→ **ACTIVITY**
Pull every line containing "browser" out of the material below.
↓
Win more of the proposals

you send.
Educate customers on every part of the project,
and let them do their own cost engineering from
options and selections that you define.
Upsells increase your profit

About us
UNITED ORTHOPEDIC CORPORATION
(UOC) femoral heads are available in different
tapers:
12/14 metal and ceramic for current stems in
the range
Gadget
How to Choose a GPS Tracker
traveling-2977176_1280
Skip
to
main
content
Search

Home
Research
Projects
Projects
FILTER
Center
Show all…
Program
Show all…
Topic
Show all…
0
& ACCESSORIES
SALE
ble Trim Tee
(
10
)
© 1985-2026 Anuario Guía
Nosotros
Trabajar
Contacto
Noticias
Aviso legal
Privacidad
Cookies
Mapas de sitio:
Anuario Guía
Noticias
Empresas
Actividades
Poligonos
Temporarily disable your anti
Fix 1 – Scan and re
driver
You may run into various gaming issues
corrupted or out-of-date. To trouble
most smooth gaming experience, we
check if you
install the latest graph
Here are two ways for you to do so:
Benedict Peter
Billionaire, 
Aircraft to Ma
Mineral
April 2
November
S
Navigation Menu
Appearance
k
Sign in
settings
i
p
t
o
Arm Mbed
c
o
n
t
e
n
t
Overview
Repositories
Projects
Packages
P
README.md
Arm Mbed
↑
↓
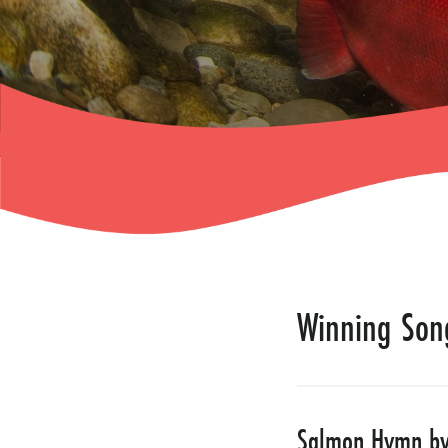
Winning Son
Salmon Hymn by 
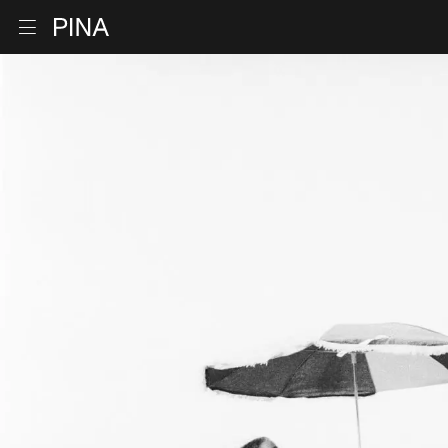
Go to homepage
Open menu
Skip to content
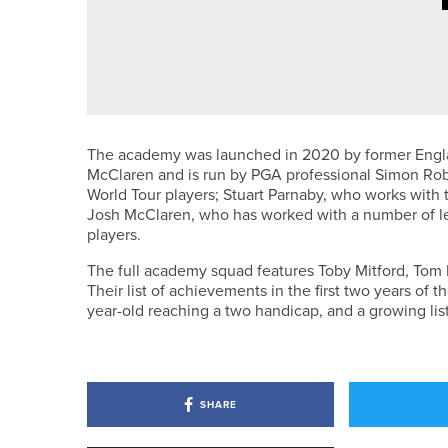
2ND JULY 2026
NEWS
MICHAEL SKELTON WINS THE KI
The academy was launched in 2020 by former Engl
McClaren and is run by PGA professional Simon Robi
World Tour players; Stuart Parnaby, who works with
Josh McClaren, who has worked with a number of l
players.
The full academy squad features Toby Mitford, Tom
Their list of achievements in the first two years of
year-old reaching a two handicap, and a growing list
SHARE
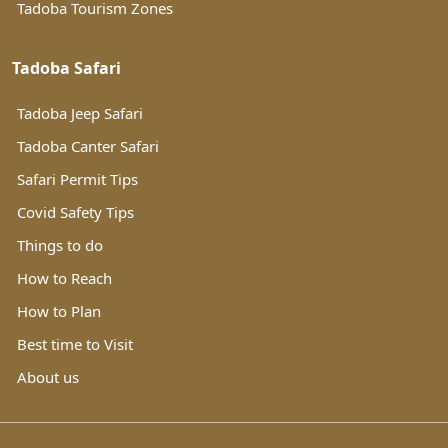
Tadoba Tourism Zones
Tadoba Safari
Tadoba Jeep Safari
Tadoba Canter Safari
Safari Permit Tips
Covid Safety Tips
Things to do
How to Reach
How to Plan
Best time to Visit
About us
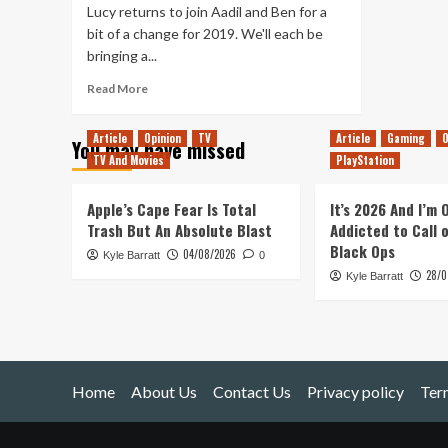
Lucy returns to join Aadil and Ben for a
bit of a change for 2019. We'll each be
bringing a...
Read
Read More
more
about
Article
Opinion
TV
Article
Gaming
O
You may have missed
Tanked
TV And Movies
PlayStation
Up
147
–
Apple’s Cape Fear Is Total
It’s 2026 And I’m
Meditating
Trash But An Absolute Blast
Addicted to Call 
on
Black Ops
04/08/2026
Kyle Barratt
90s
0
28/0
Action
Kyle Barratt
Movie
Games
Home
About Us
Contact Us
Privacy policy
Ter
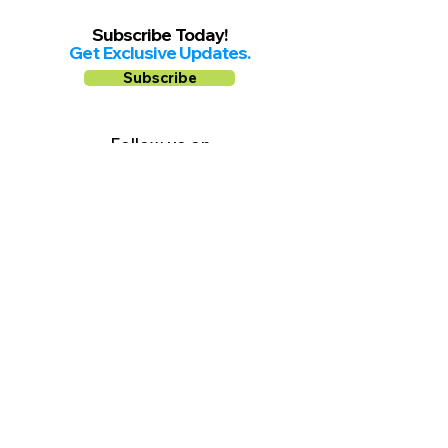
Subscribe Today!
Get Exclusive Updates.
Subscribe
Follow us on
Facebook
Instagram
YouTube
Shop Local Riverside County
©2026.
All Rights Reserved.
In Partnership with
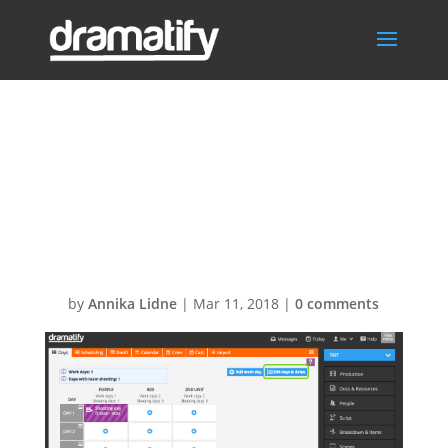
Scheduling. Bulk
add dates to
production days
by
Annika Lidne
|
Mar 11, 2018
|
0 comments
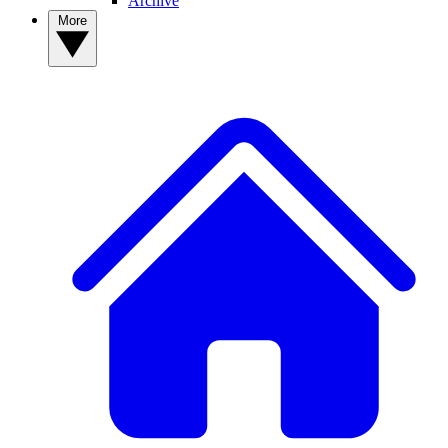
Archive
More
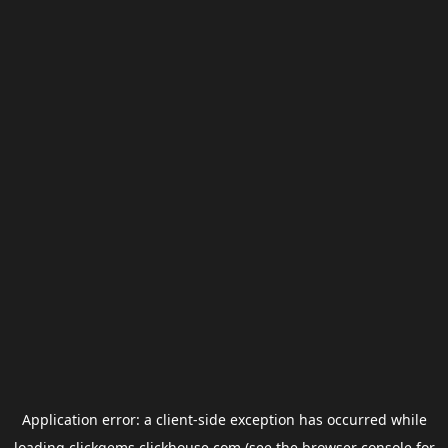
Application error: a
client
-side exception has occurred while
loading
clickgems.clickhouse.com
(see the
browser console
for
↑
↓
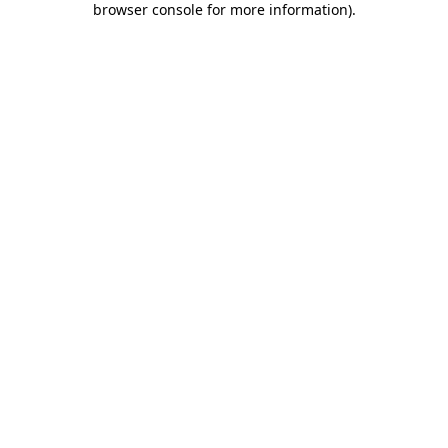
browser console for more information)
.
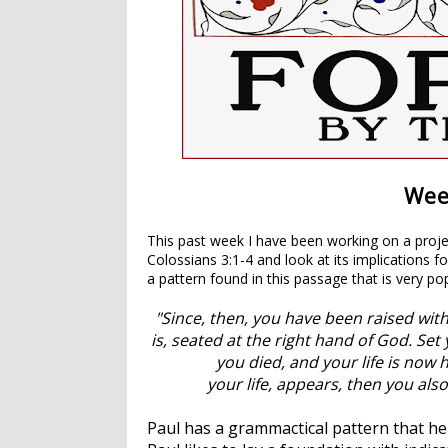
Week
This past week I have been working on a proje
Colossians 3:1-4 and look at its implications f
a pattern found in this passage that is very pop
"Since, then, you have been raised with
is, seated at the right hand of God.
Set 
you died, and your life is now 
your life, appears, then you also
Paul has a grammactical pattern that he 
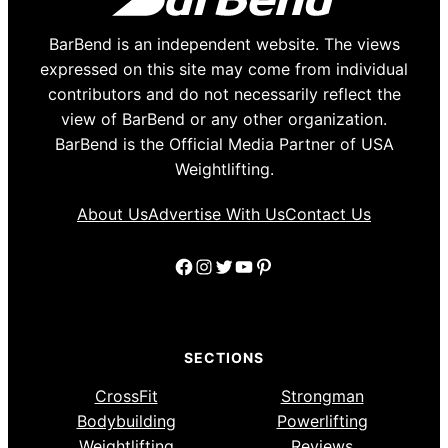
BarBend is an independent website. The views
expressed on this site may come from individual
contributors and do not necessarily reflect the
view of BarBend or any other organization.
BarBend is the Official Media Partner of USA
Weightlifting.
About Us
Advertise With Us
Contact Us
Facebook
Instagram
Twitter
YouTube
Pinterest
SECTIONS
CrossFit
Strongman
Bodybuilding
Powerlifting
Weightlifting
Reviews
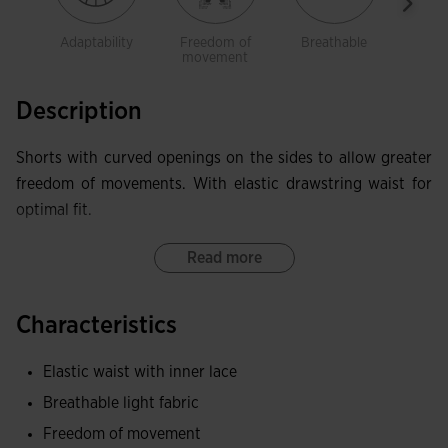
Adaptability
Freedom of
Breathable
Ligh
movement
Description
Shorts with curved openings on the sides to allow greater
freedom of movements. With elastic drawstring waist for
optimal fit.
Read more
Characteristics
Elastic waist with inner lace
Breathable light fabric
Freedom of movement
↑
→ **OUTPUT FOR THIS EXERCISE**
browser console
browser console for more information)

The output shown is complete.